When I ask founders and marketers what they’re doing to solve their growth problem, I inevitably hear the same 2–3 solutions. They are A/B testing their home page, exploring new channels, and increasing ad spend. A few questions later, it’s clear that they don’t really know what they are doing.
Most of the time, these activities closely resemble a panicked frenzy instead of strategic thoughtful execution. It’s understandable, after all, the life of their company depends on figuring it out.
The problem is that A/B testing, creating new channels, and increasing ad spend all assume that you understand why users are finding your solution and the pain that’s driving them to look.
This is different than product market fit or product validation. It focuses on the psychology of capturing new users. It’s called intent marketing.
User intent is where the marketing, messaging, and product overlap. And though it seems fairly straightforward, the disconnects can be astounding.
If your marketing, messaging, and product are miss-aligned your ability to grow a user base will be stunted. Here’s an example.
Meet Sam. Sam is a young professional who, like all of us, struggles to main an organized and productive inbox. So, like all good millennials, Sam heads to Google for a solution.

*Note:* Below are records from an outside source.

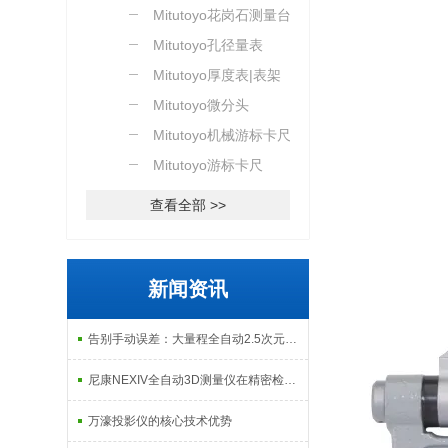
Mitutoyo花岗石测量台
Mitutoyo孔径量表
Mitutoyo厚度表|表架
Mitutoyo微分头
Mitutoyo机械游标卡尺
Mitutoyo游标卡尺
查看全部 >>
新闻资讯
告别手动误差：大量程全自动2.5次元测量机如何实现高效精密质检？
尼康NEXIV全自动3D测量仪在精密检测中的应用
万濠投影仪的核心技术优势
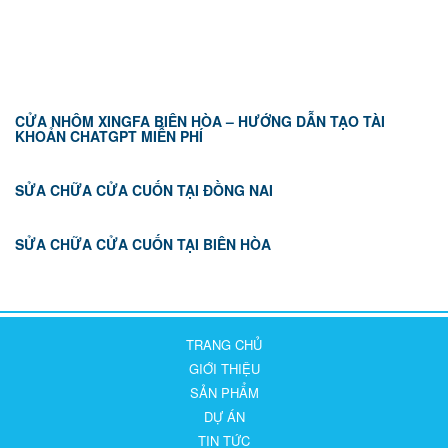
TIN TỨC
CỬA NHÔM XINGFA BIÊN HÒA – HƯỚNG DẪN TẠO TÀI
KHOẢN CHATGPT MIỄN PHÍ
SỬA CHỮA CỬA CUỐN TẠI ĐỒNG NAI
SỬA CHỮA CỬA CUỐN TẠI BIÊN HÒA
TRANG CHỦ
GIỚI THIỆU
SẢN PHẨM
DỰ ÁN
TIN TỨC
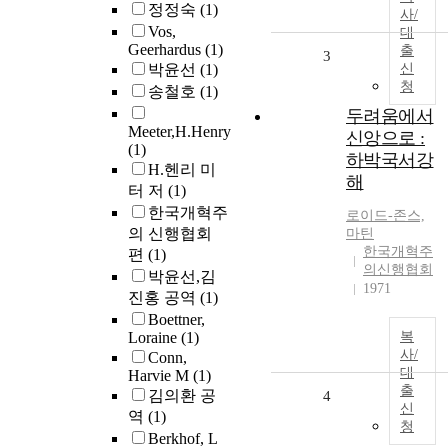
정정숙
(1)
사/
Vos,
대
Geerhardus
(1)
출
3
박윤선
(1)
신
청
송철호
(1)
두려움에서
Meeter,H.Henry
신앙으로 :
(1)
하박국서강
H.헨리 미
해
터 저
(1)
한국개혁주
로이드-존스,
의 신행협회
마틴
한국개혁주
편
(1)
의신행협회
박윤선,김
1971
진홍 공역
(1)
Boettner,
Loraine
(1)
복
사/
Conn,
대
Harvie M
(1)
출
김의환 공
4
신
역
(1)
청
Berkhof, L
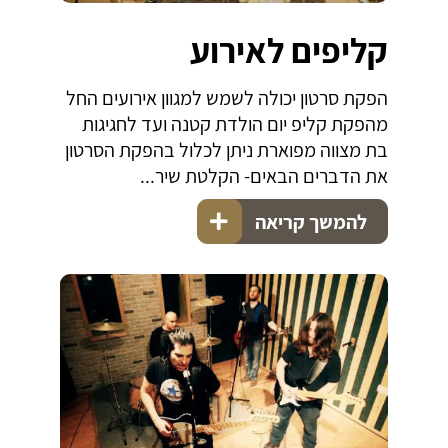
קליפים לאירוע
הפקת סרטון יכולה לשמש למגוון אירועים החל
מהפקת קליפ יום הולדת קטנה ועד לחגיגות
בת מצווה מפוארת ניתן לכלול בהפקת הסרטון
את הדברים הבאים ​ - הקלטת שיר...
להמשך קריאה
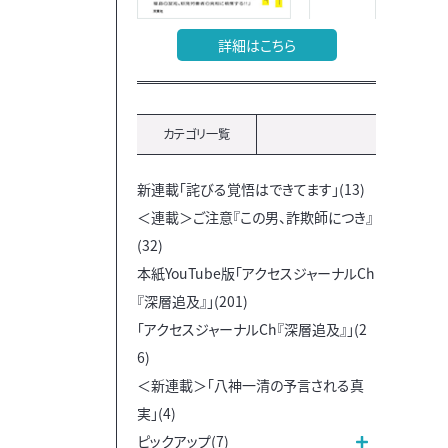
詳細はこちら
カテゴリ一覧
新連載「詫びる覚悟はできてます」(13)
＜連載＞ご注意『この男、詐欺師につき』
(32)
本紙YouTube版「アクセスジャーナルCh
『深層追及』」(201)
「アクセスジャーナルCh『深層追及』」(2
6)
＜新連載＞「八神一清の予言される真
実」(4)
ピックアップ(7)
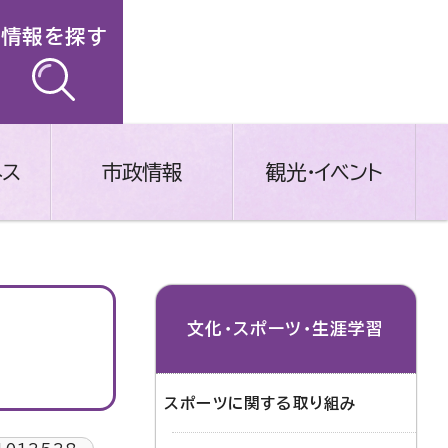
情報を探す
ネス
市政情報
観光・イベント
文化・スポーツ・生涯学習
スポーツに関する取り組み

He finds a list of flashy email clients on Product Hunt that claim to end your inbox frustrations and help you achieve inbox zero on a minute by minute basis.
Sam decides to take the advice of the PH community and chose the most up-voted application on the list — Let’s call it no-mail.io.
He enthusiastically clicks the link to the vendor page and begins to explore the product. His first moment of hesitation comes when he reads the opening banner “The first AI assistant for Gmail, embedded directly into Chrome.”
He continues to explore the solution, remedying his disappointment by rationalizing that it would be nice to keep the email client he is already using.